A majority of the 1.3 million active-duty servicemen and women are stationed away from home and, if they vote in November, are expected to use mail-in ballots or another form of distance voting, such as electronic ballots.
Unlike mail-in ballots from civilians, 29 states and the District of Columbia allow those from active-duty service members to be counted after the polls have closed. Depending on the state, ballots must be counted if they arrive from two days up to 20 days after polls have closed.
A majority of Electoral College votes come from states that accept ballots from service members for at least a week after Election Day, according to Count Every Hero.
At a webinar hosted by the Military Vote Coalition last week, Jill Biden pushed service members to cast their ballots.
"There's so much at stake right now, and that's why your voice matters more than ever," said Biden, wife of Democratic presidential candidate Joe Biden.
Voter participation among active-duty military members has historically been significantly lower than civilian voter participation. For the 2018 election, the FVAP reported that just 26% of active-duty military members voted compared to 52% of the civilian population.
Jack Noland, author of the Count Every Hero report and research manager at RepresentUs, which advocates for election integrity, said in an interview that he predicts higher turnout among military members this year because of the "philosophical underpinnings of this important campaign" despite the additional logistical barriers to voting posed by the coronavirus.
While data for 2020 is not yet available, the number of active-duty service members who registered to vote decreased between 2012 and 2016, from 81% to 68%, as did the number of troops who voted, from 59% to 46%, according to the FVAP.

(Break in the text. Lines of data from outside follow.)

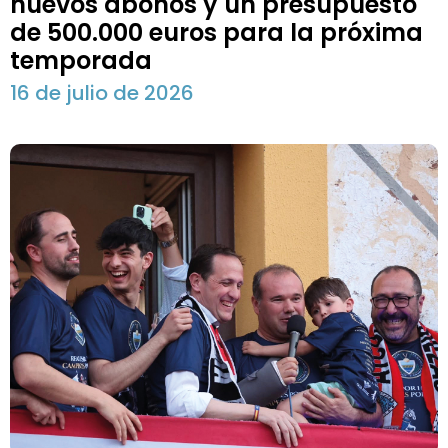
nuevos abonos y un presupuesto
de 500.000 euros para la próxima
temporada
16 de julio de 2026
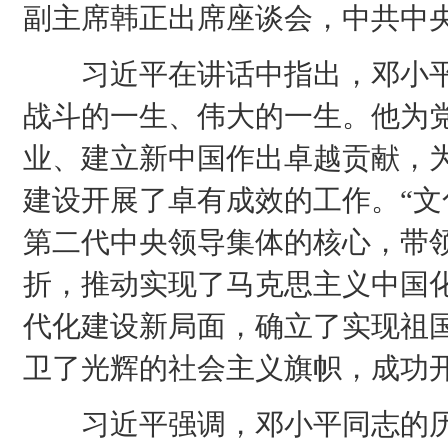
副主席韩正出席座谈会，中共中
习近平在讲话中指出，邓小平
战斗的一生、伟大的一生。他为
业、建立新中国作出卓越贡献，
建设开展了卓有成效的工作。“文
第二代中央领导集体的核心，带
折，推动实现了马克思主义中国
代化建设新局面，确立了实现祖
卫了光辉的社会主义旗帜，成功
习近平强调，邓小平同志的历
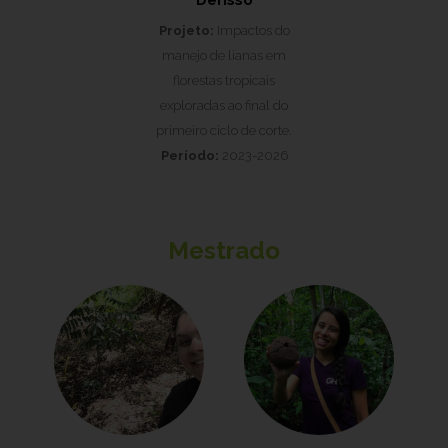
Derisso
Projeto:
Impactos do
manejo de lianas em
florestas tropicais
exploradas ao final do
primeiro ciclo de corte.
Período:
2023-2026
Mestrado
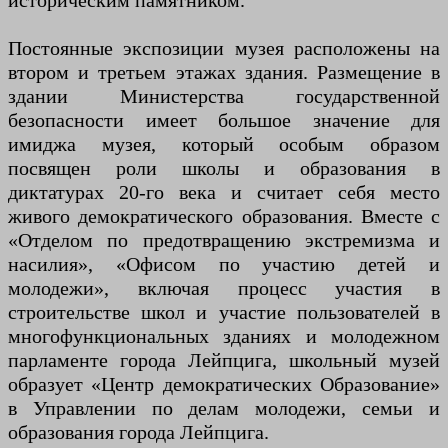
историческим памятником.
Постоянные экспозиции музея расположены на
втором и третьем этажах здания. Размещение в
здании Министерства государственной
безопасности имеет большое значение для
имиджа музея, который особым образом
посвящен роли школы и образования в
диктатурах 20-го века и считает себя место
живого демократического образования. Вместе с
«Отделом по предотвращению экстремизма и
насилия», «Офисом по участию детей и
молодежи», включая процесс участия в
строительстве школ и участие пользователей в
многофункциональных зданиях и молодежном
парламенте города Лейпцига, школьный музей
образует «Центр демократических Образование»
в Управлении по делам молодежи, семьи и
образования города Лейпцига.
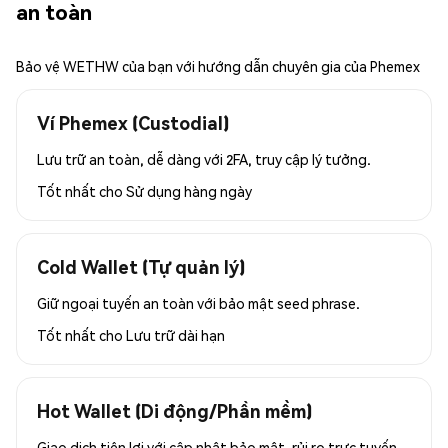
an toàn
Bảo vệ WETHW của bạn với hướng dẫn chuyên gia của Phemex
Ví Phemex (Custodial)
Lưu trữ an toàn, dễ dàng với 2FA, truy cập lý tưởng.
Tốt nhất cho
Sử dụng hàng ngày
Cold Wallet (Tự quản lý)
Giữ ngoại tuyến an toàn với bảo mật seed phrase.
Tốt nhất cho
Lưu trữ dài hạn
Hot Wallet (Di động/Phần mềm)
Giao dịch tiện lợi với cập nhật bảo mật, rủi ro trực tuyến.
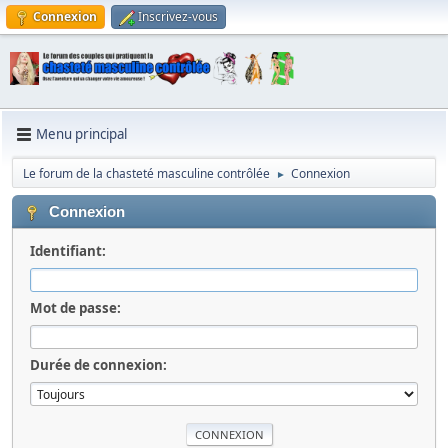
Connexion
Inscrivez-vous
Menu principal
Le forum de la chasteté masculine contrôlée
Connexion
►
Connexion
Identifiant:
Mot de passe:
Durée de connexion:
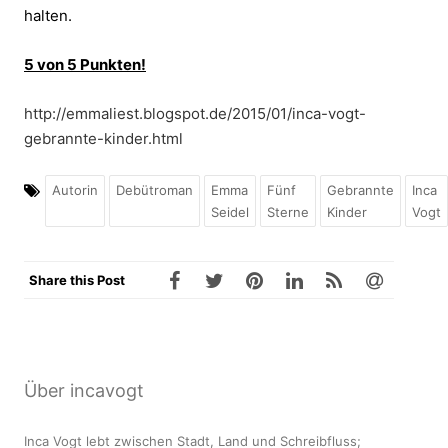
halten.
5 von 5 Punkten!
http://emmaliest.blogspot.de/2015/01/inca-vogt-
gebrannte-kinder.html
Autorin
Debütroman
Emma
Fünf
Gebrannte
Inca
Seidel
Sterne
Kinder
Vogt
Share this Post
Über incavogt
Inca Vogt lebt zwischen Stadt, Land und Schreibfluss;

"We didn't make the mark [in 2016] so we need to do better," Scott Cooper, military veteran and board member of the Voter Protection Project, said in a webinar. "And one of the ways we do that is by encouraging our friends and making sure that we do have a plan and that we overcome any obstacles."
Jill Biden advised service members to plan ahead.
"Your voice can change this election," she said. "But you need to have a plan to make sure that your vote is counted, because this is it. There are no do-overs."